Библейский подтекст подчеркивается словами «Музыка воскресла» (I, 266), с акцентом на Воскресении Христовом, весть о котором дается в пророчестве Иоанна Крестителя именно во время пиршества в честь Ирода, — по крайней мере, согласно художественному воплощению в пьесе Уайльда.

Этот вечер предшествует заболеванию Марты и ее смерти (иначе говоря — переходу в потусторонность), которые интерпретируемы как развязка романа, особенно выделенная появлением четы Набоковых.

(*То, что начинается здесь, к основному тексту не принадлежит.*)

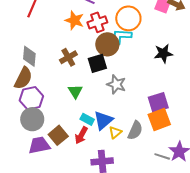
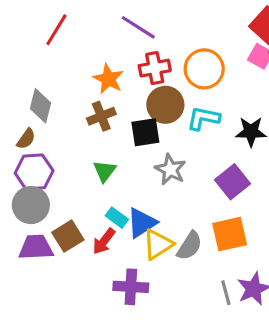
orange star: (74, 20) -> (108, 79), moved
cyan L-shape: (121, 36) -> (203, 118), moved
brown semicircle: (23, 78) -> (26, 139), size x0.6
purple square: (158, 102) -> (232, 182), moved, turned -30
yellow triangle: (115, 132) -> (158, 244), size x1.5
gray line: (162, 156) -> (226, 293), turned 49

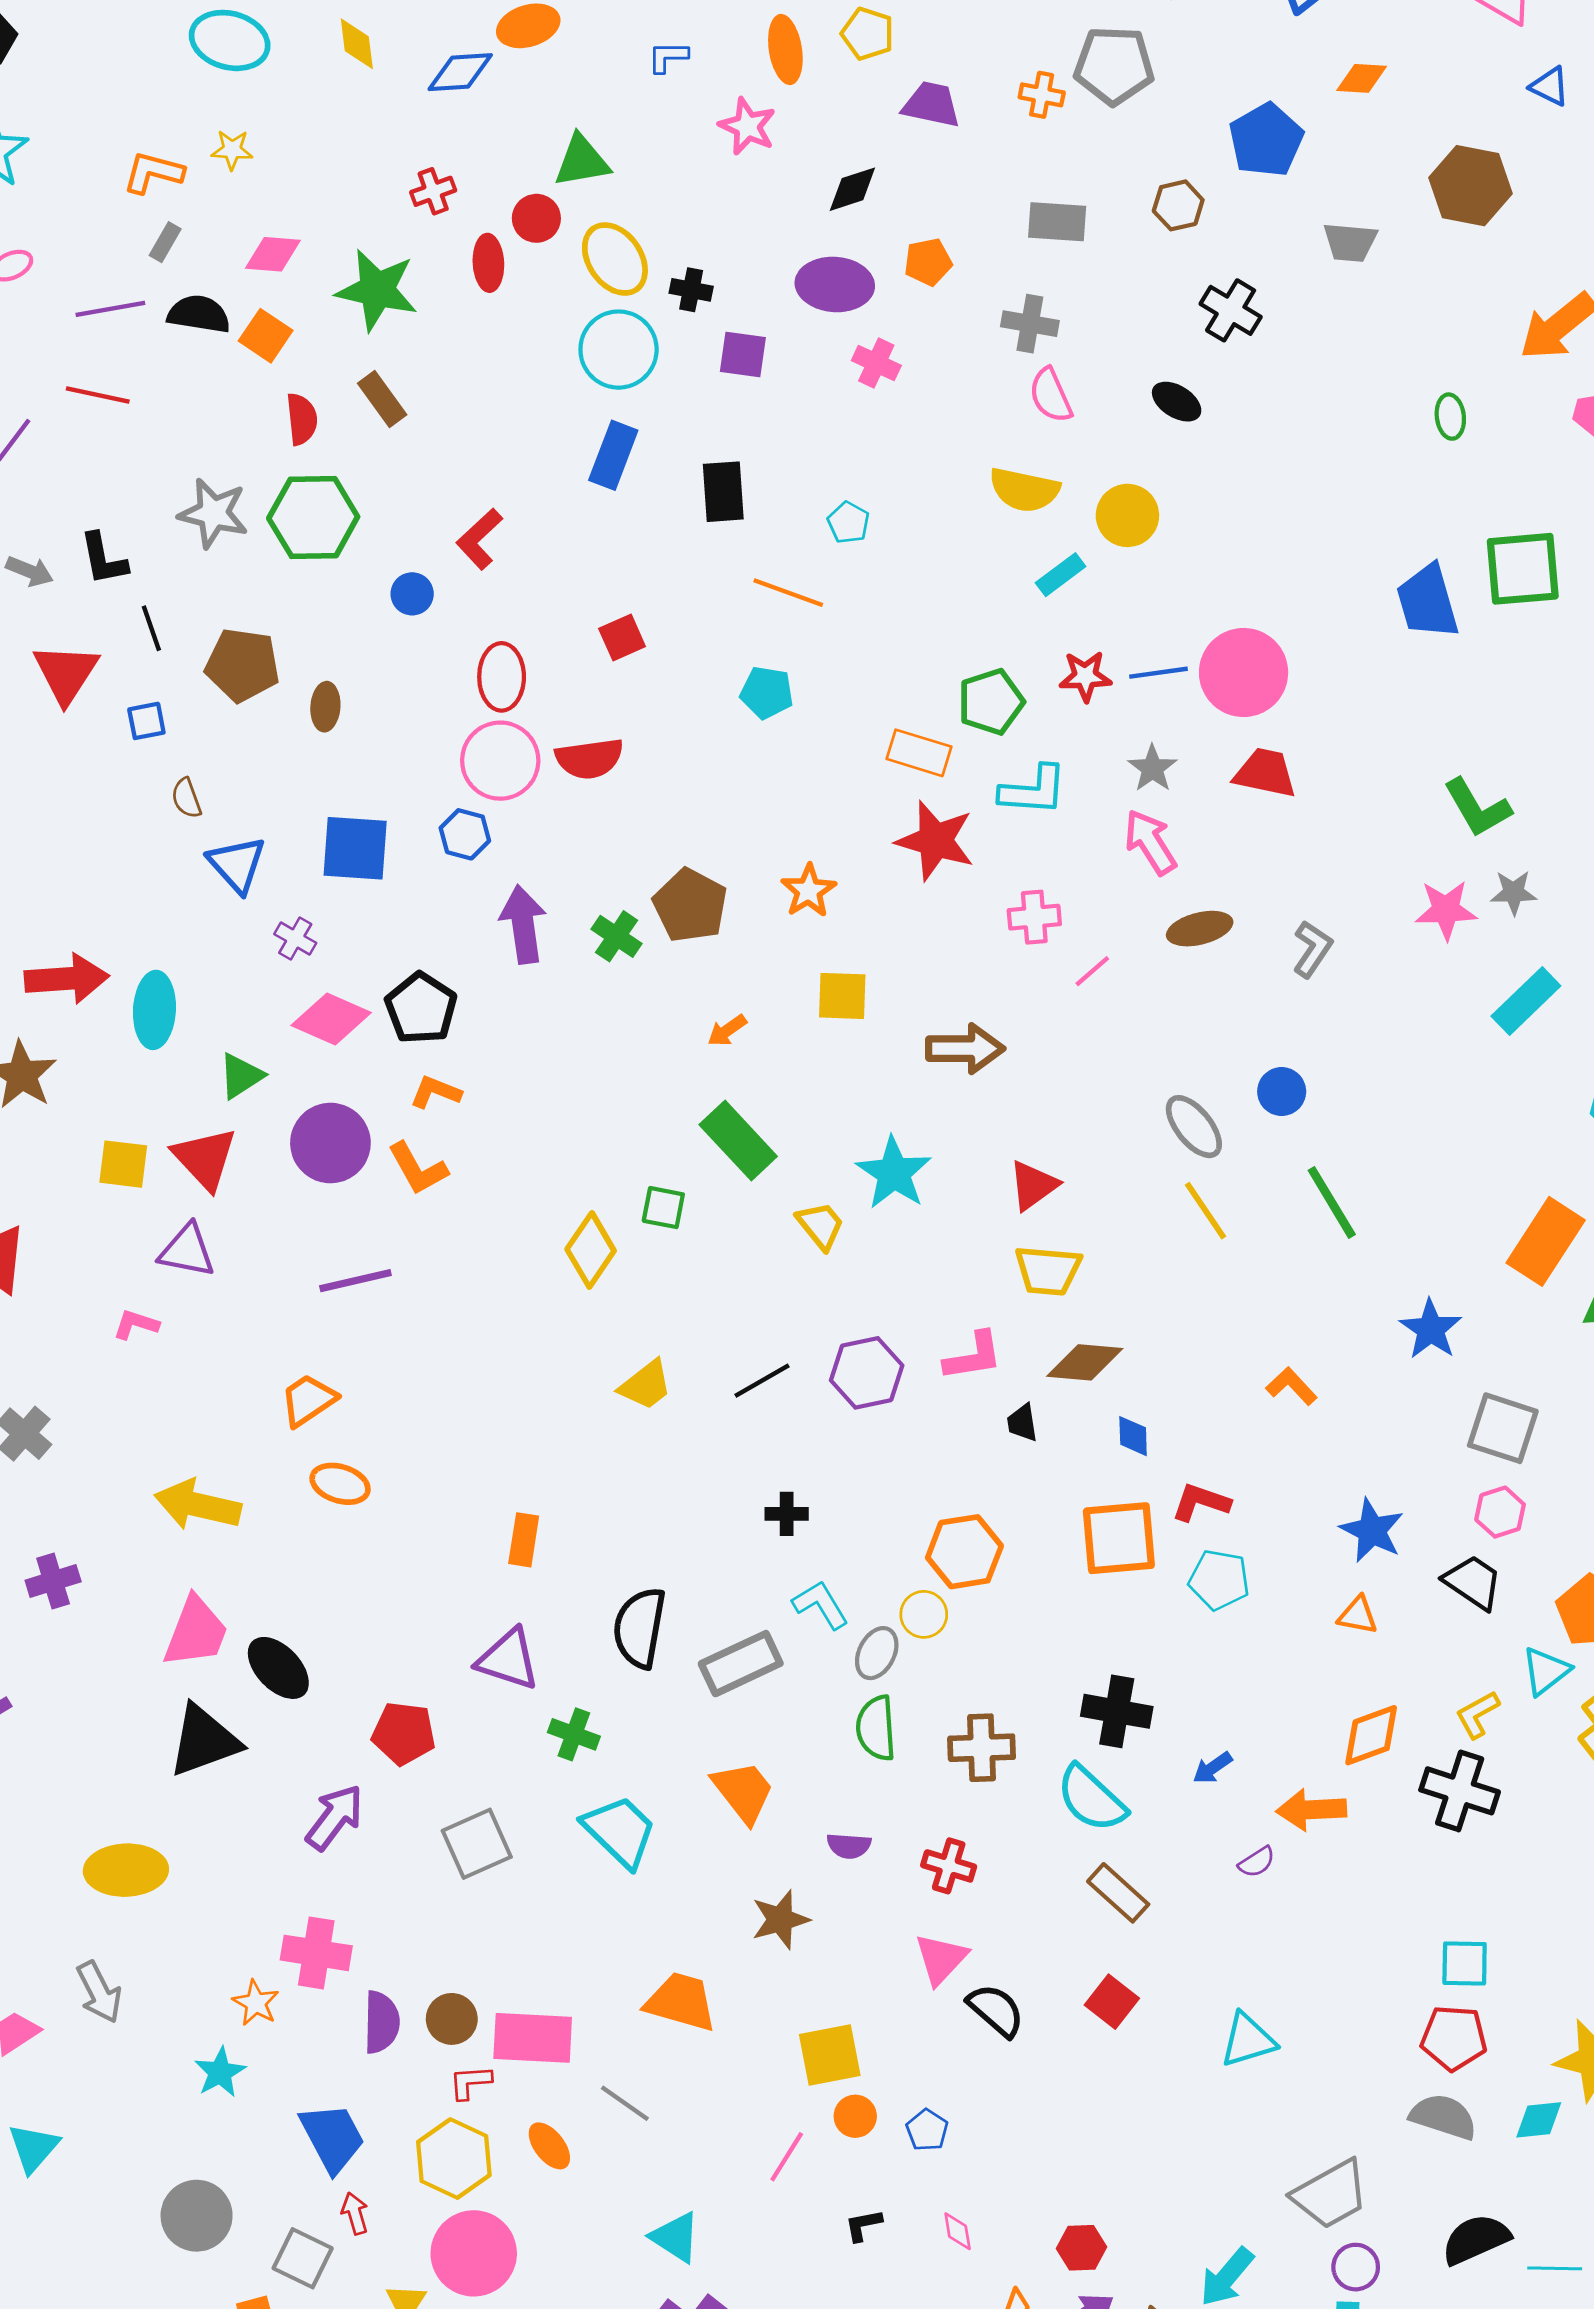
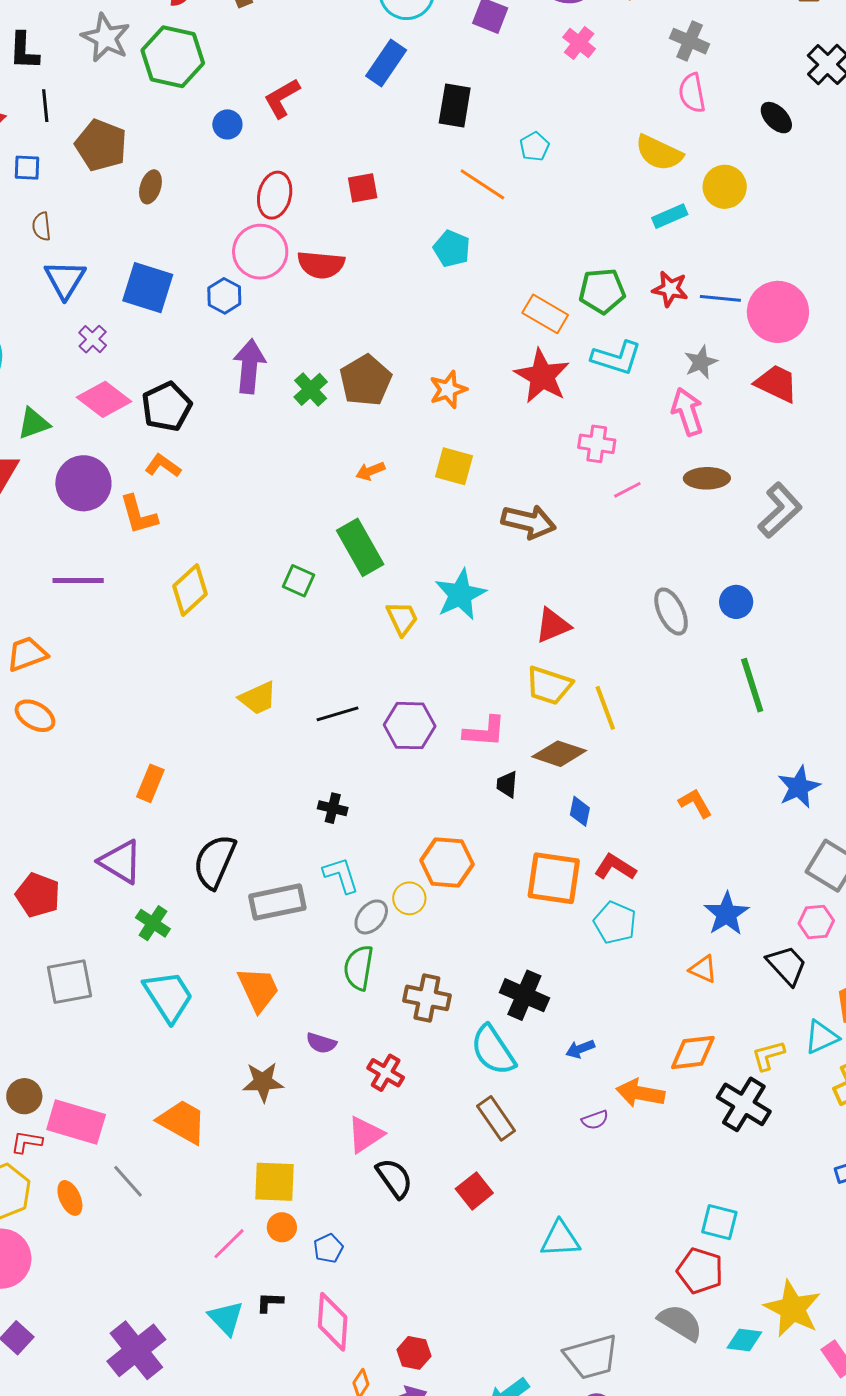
gray L-shape: (1312, 949) -> (780, 510), size x1.4
yellow line: (1206, 1211) -> (605, 708), moved
yellow diamond: (591, 1250) -> (190, 590), moved
pink diamond: (958, 2231) -> (333, 1322), size x2.0
cyan triangle: (676, 2237) -> (226, 1318), moved

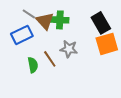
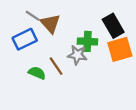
green cross: (60, 20) -> (87, 41), moved
green semicircle: (33, 65) -> (37, 73), turned -56

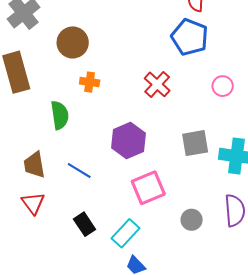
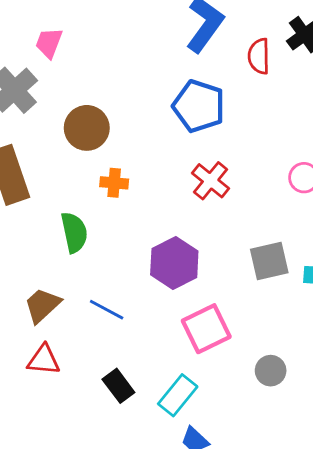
blue pentagon: (190, 37) -> (199, 106), moved
brown trapezoid: (34, 165) -> (42, 305), turned 60
red triangle: (33, 203) -> (44, 360), turned -45

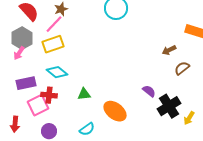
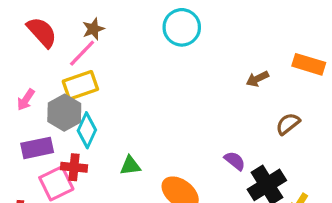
gray hexagon: (22, 38) -> (64, 113), moved
brown arrow: (169, 50) -> (257, 79), moved
cyan diamond: (57, 72) -> (87, 130), turned 75

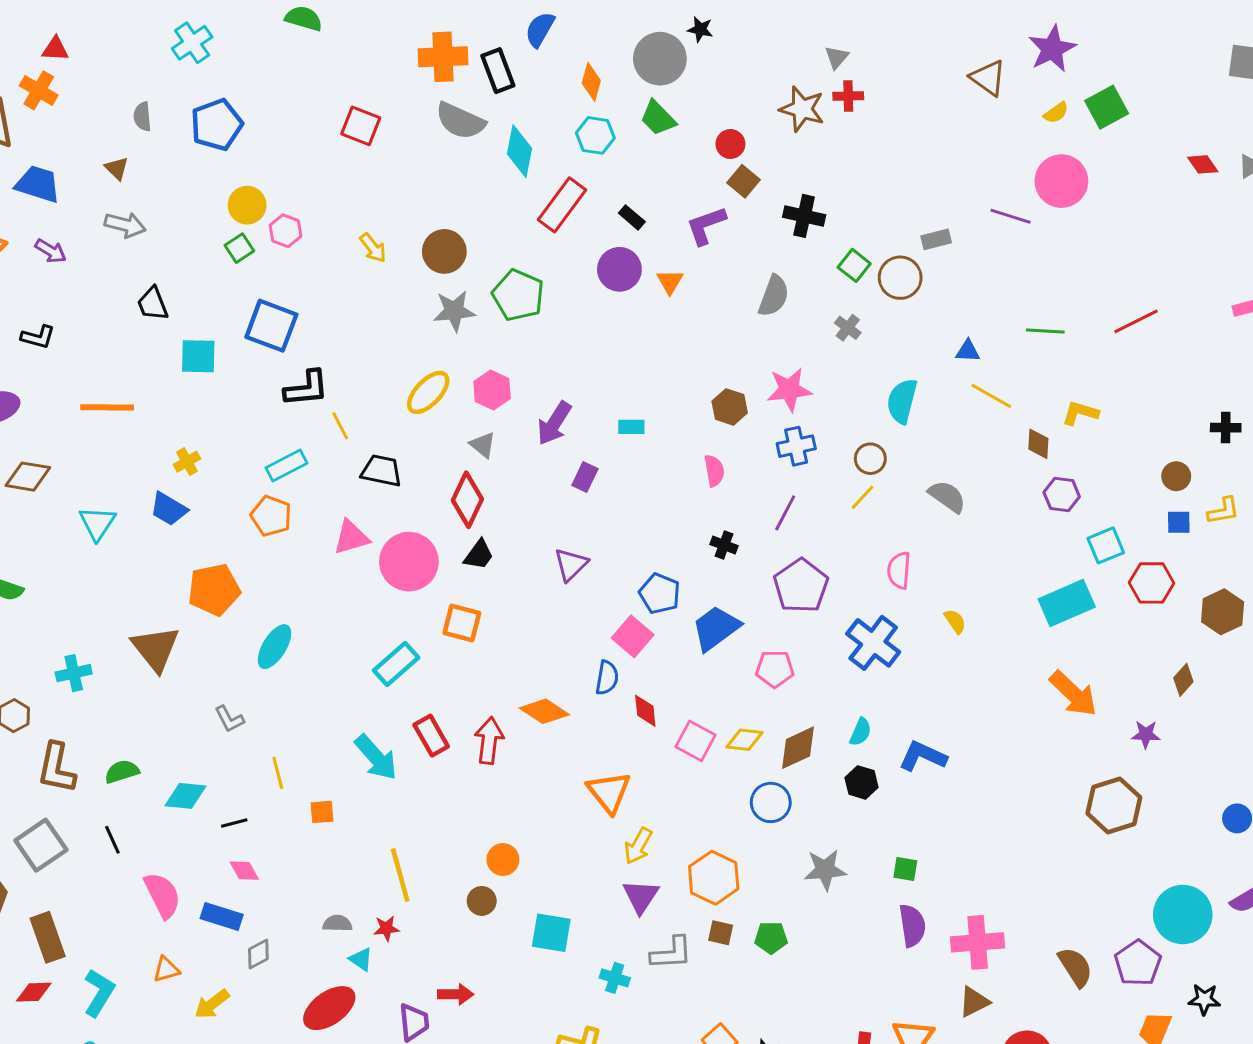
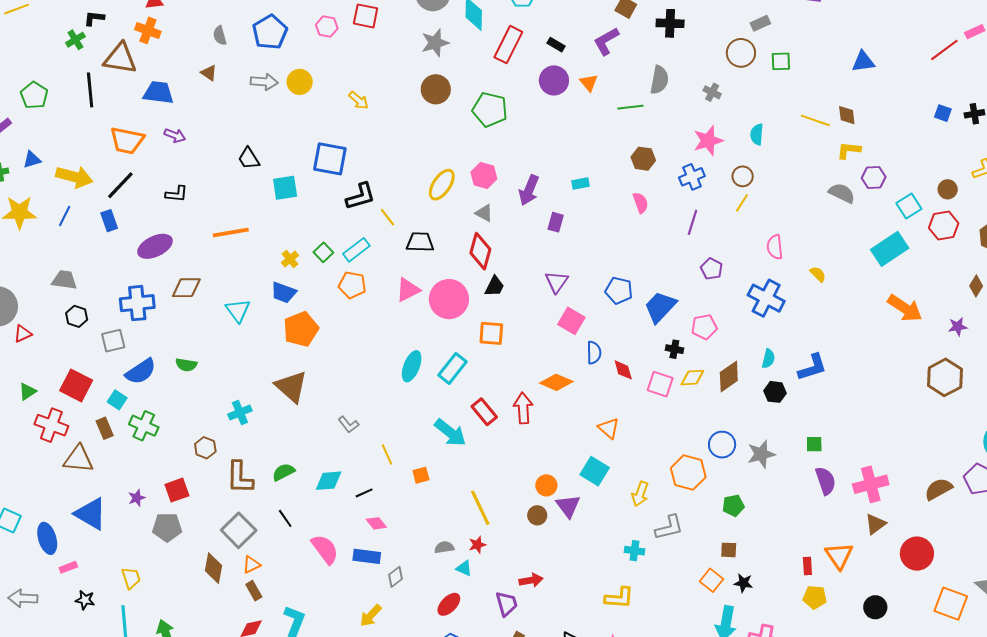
gray arrow: (125, 225) -> (264, 82), moved
pink hexagon: (286, 231) -> (327, 27), moved
green square: (239, 248) -> (323, 252), moved
yellow arrow: (373, 248) -> (359, 100), moved
green square: (854, 265) -> (781, 61), moved, turned -30
gray star: (454, 311) -> (435, 43), moved
red line: (1136, 321) -> (944, 50), moved
green line: (1045, 331) -> (630, 107), moved
blue triangle: (968, 351) -> (863, 62), moved, size x1.4
pink star: (789, 390) -> (708, 141), moved
cyan semicircle: (902, 401) -> (757, 134), size x0.7
yellow L-shape: (1080, 413) -> (849, 150), moved
brown diamond: (1038, 444) -> (847, 115), moved
brown circle: (1176, 476) -> (948, 189), moved
gray semicircle: (947, 496) -> (842, 193), moved
blue square: (1179, 522) -> (943, 113), moved, turned 30
black cross: (724, 545) -> (674, 349), moved
purple pentagon: (801, 586) -> (712, 269), size x0.6
orange pentagon: (214, 590) -> (301, 329), moved
pink square: (633, 636) -> (571, 321), moved
cyan ellipse: (274, 647) -> (412, 366), moved
blue L-shape: (923, 756) -> (812, 367), turned 148
orange triangle: (609, 792) -> (609, 428), size x0.7
blue circle: (771, 802) -> (722, 445), moved
yellow arrow: (638, 846) -> (640, 494), moved
purple triangle: (641, 896) -> (568, 506), moved
cyan square: (551, 933) -> (595, 471), moved, turned 32
brown square: (721, 933) -> (729, 550), moved
brown rectangle: (48, 937) -> (254, 591), size x0.6
brown semicircle: (1075, 967) -> (938, 489), turned -76
orange triangle: (166, 970) -> (251, 565), moved
red ellipse: (329, 1008) -> (449, 604), size x0.7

Сама цель путешествия на курорт остается неизвестной (ведь уезжают они «неведомо куда» — I, 252). На страницах романа читатель не находит ни малейшего намека, чтобы определить место: курорт, по замыслу автора, расположен где-то на берегу моря, по всей вероятности, на «севере». Для Марты каникулы становятся «телеграфным шифром их жизни» с Францем, что проявляется в словах «Вода. Ясность. Счастье» (I, 244).[59] (В этот момент Марта принимает решение об умерщвлении мужа.) В начале романа Марта рассказывает, что они с мужем собирались поехать из Тироля в Италию, но ей «как-то расхотелось» (I, 132). Перед отъездом, в гостях у Грюнов, выясняется, что она желала бы провести каникулы в Италии, т. е. отнюдь не на северном курорте, как принято считать. Для Набокова образ Италии необыкновенно важен. Укажем хотя бы на связанный с ним образ Венеции в стихах 1974 года, где Набоков тоскует по тому, что его Арлекинов угоняют в степь и «Геометрию их, Венецию их / назовут шутовством и обманом».[60] Он возвышает топоним и окружающие его пласты культурологического характера на уровень понятийного мышления, подобно тому как это совершается в стихотворении Блока «Венеция» (2), включающем в себя мотив Саломеи.[61]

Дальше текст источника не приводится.